A reportagem buscou mostrar como a revisão dos limites territoriais pode contribuir para ampliar o acesso a serviços públicos e garantir maior segurança jurídica para milhares de cidadãos.

Os três profissionais de comunicação são unânimes ao afirmar que a experiência foi positiva e que vale a pena participar da nova edição do prêmio, o que todos pretendem fazer. “Já estou selecionando algumas produções e pensando em qual delas pode representar meu trabalho nesta nova edição”, revelou Vinícius.

Verônica também confirmou que pretende concorrer novamente. “Hoje tenho a grata satisfação de estar aqui incentivando que mais profissionais se inscrevam”, declarou.
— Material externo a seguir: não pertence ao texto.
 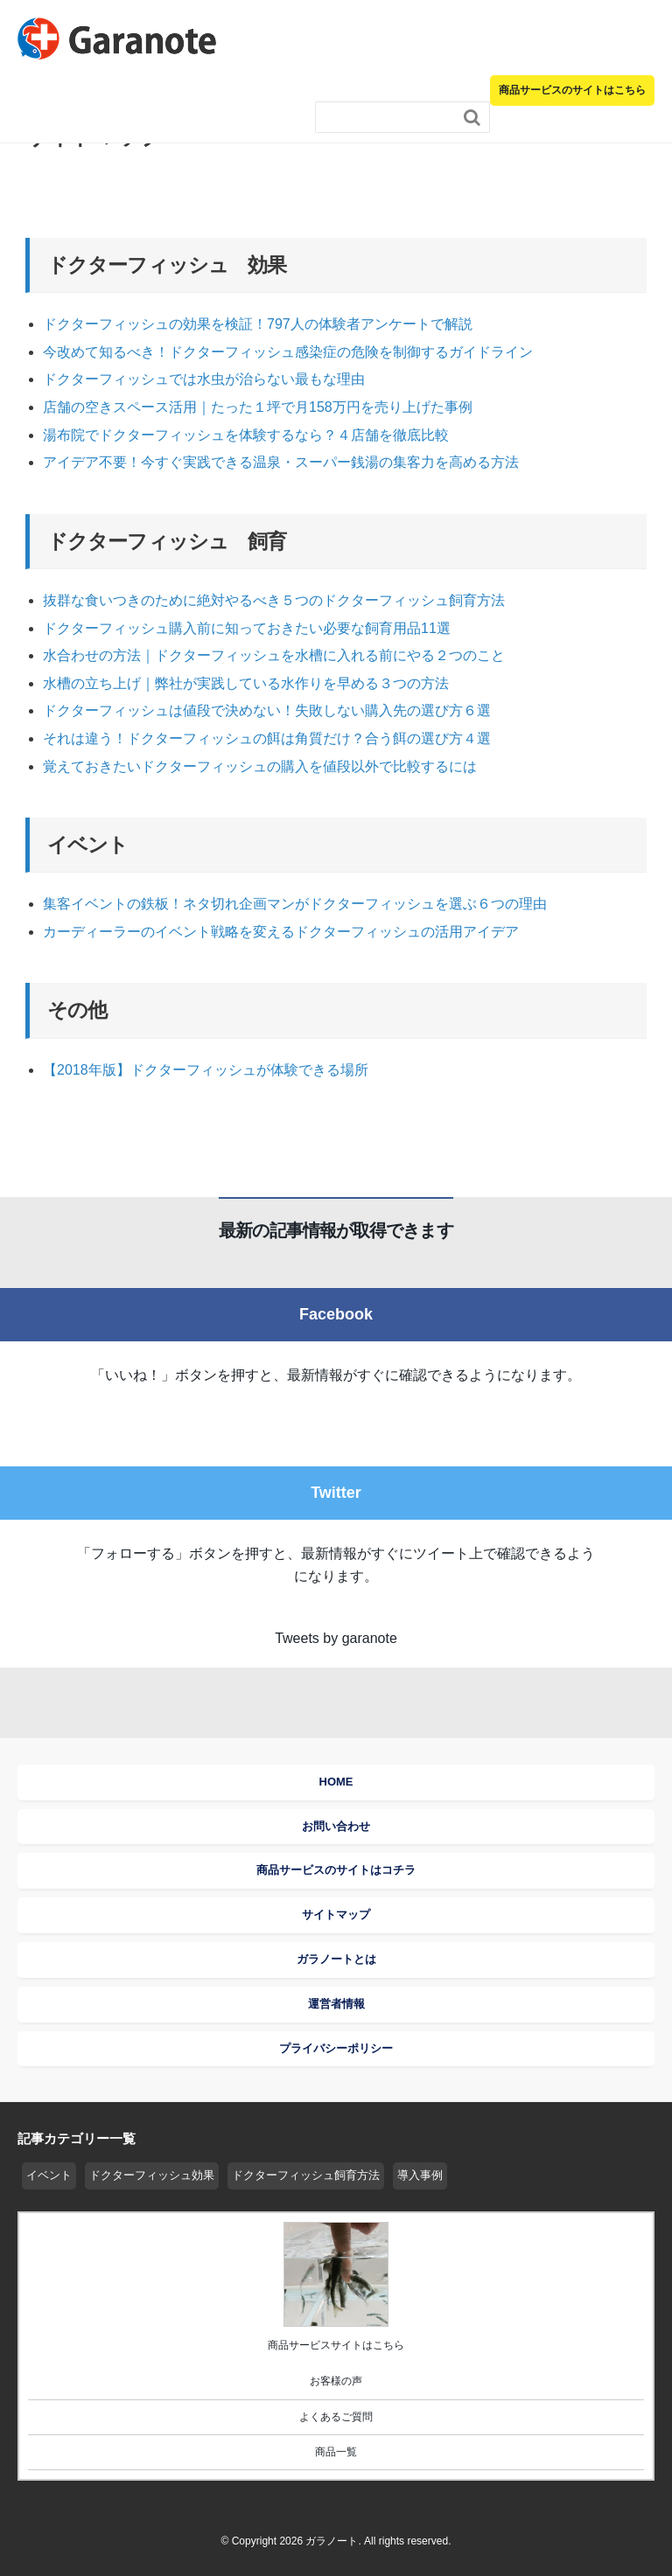 I want to click on 運営者情報, so click(x=336, y=2003).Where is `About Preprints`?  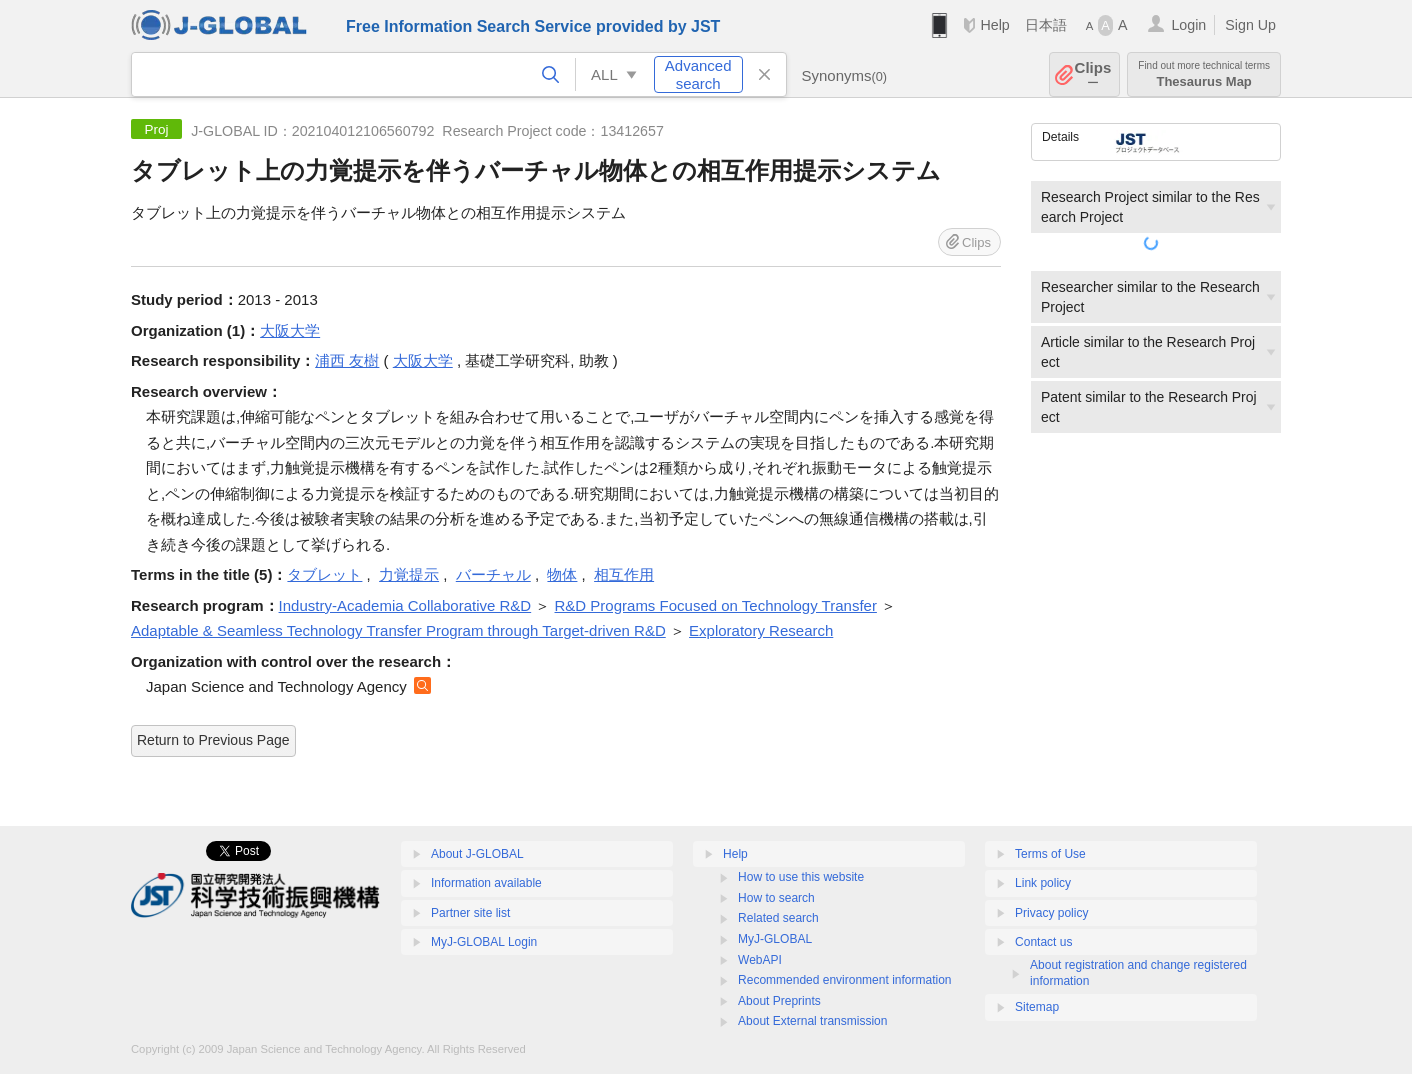
About Preprints is located at coordinates (779, 1001).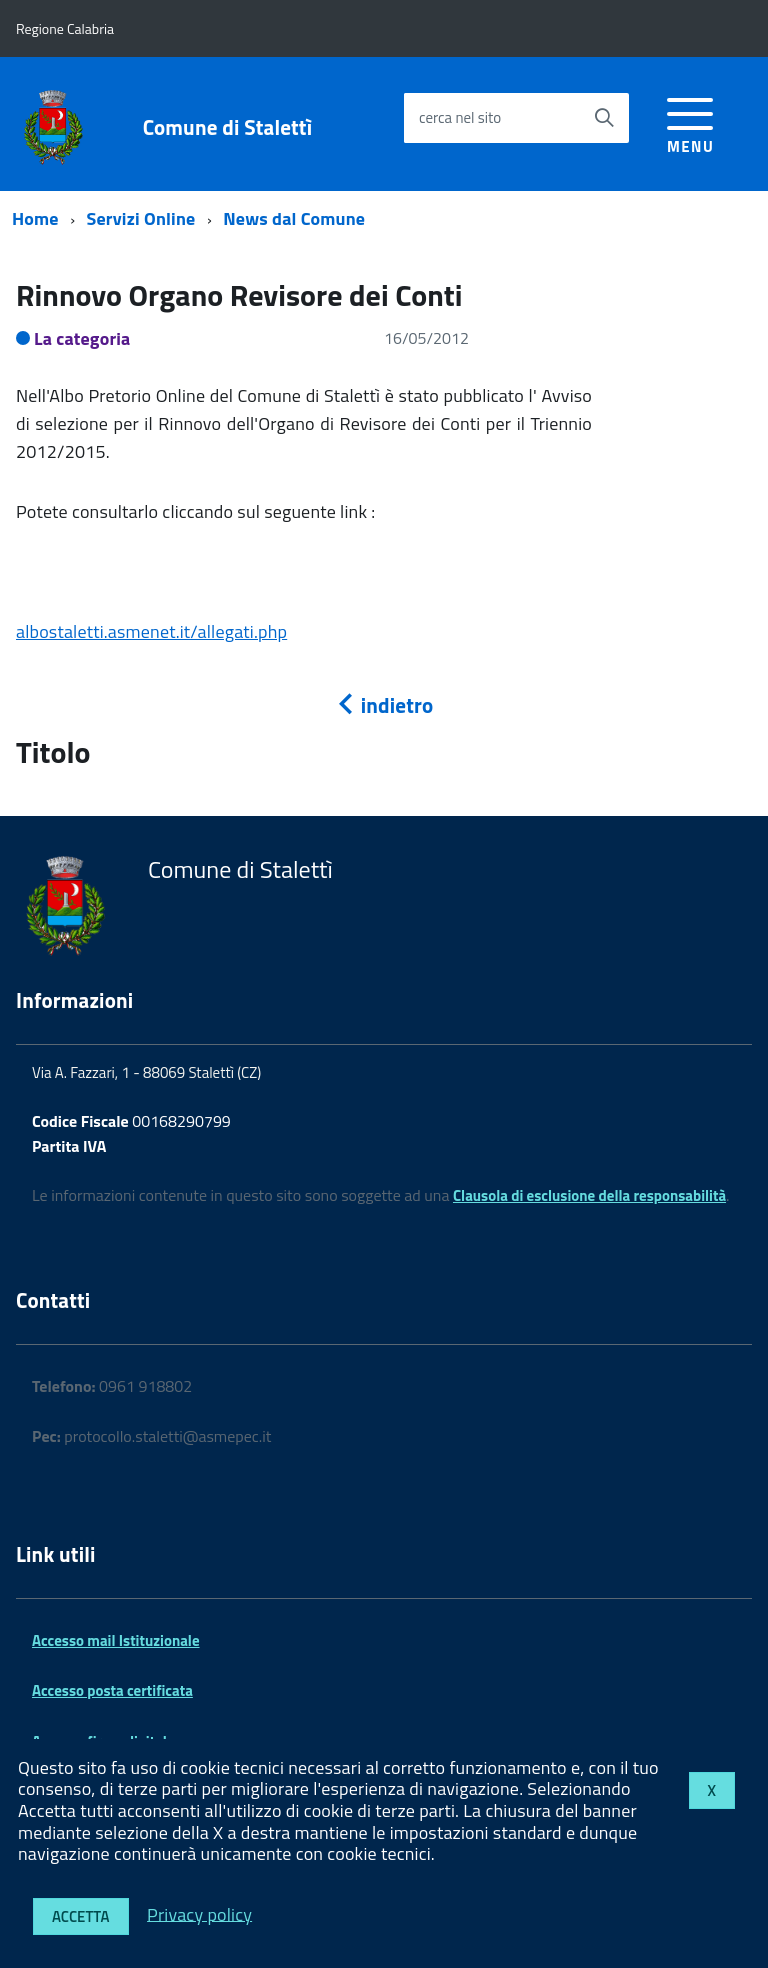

Simone garantiu que quer brigar pelo prêmio novamente. “Com toda certeza vou participar da segunda edição. Agora vou buscar o primeiro lugar”, brincou.

Criado para reconhecer produções jornalísticas que aproximam a sociedade do Poder Legislativo, o Prêmio ALMT de Jornalismo recebeu, em sua primeira edição, 293 trabalhos produzidos por profissionais de 19 municípios mato-grossenses, consolidando-se como uma das maiores iniciativas de valorização da comunicação regional.